- Materials provided -

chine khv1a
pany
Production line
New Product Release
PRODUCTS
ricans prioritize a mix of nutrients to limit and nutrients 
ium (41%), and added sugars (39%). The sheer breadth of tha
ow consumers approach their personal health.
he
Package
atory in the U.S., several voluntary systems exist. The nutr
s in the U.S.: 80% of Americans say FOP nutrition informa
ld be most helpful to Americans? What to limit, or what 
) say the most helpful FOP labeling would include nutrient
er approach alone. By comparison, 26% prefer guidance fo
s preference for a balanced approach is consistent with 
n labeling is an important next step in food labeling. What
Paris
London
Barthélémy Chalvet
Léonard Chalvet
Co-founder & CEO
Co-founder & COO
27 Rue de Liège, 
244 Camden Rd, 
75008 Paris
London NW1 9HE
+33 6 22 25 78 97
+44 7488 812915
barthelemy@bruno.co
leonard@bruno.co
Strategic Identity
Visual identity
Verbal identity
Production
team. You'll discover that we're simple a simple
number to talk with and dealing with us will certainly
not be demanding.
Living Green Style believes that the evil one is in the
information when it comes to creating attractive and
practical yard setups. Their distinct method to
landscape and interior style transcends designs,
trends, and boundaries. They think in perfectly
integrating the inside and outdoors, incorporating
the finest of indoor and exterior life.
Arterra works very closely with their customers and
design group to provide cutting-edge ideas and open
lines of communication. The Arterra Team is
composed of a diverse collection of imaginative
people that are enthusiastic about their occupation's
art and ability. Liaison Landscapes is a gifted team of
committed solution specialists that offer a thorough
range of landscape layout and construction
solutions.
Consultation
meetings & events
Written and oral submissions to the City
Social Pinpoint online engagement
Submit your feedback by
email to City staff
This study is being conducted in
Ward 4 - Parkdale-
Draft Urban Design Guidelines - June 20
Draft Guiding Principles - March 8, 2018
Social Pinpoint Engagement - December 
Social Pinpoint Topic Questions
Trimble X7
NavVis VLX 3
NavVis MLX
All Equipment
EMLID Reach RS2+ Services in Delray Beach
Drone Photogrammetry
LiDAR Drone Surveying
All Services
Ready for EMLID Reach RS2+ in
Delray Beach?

- What is being asked -
Copy exactly the lines from the one with "Social Pinpoint online engagement" down to the last line of the records above, and leave out everything else.

- Result of the exercise -
Social Pinpoint online engagement
Submit your feedback by
email to City staff
This study is being conducted in
Ward 4 - Parkdale-
Draft Urban Design Guidelines - June 20
Draft Guiding Principles - March 8, 2018
Social Pinpoint Engagement - December 
Social Pinpoint Topic Questions
Trimble X7
NavVis VLX 3
NavVis MLX
All Equipment
EMLID Reach RS2+ Services in Delray Beach
Drone Photogrammetry
LiDAR Drone Surveying
All Services
Ready for EMLID Reach RS2+ in
Delray Beach?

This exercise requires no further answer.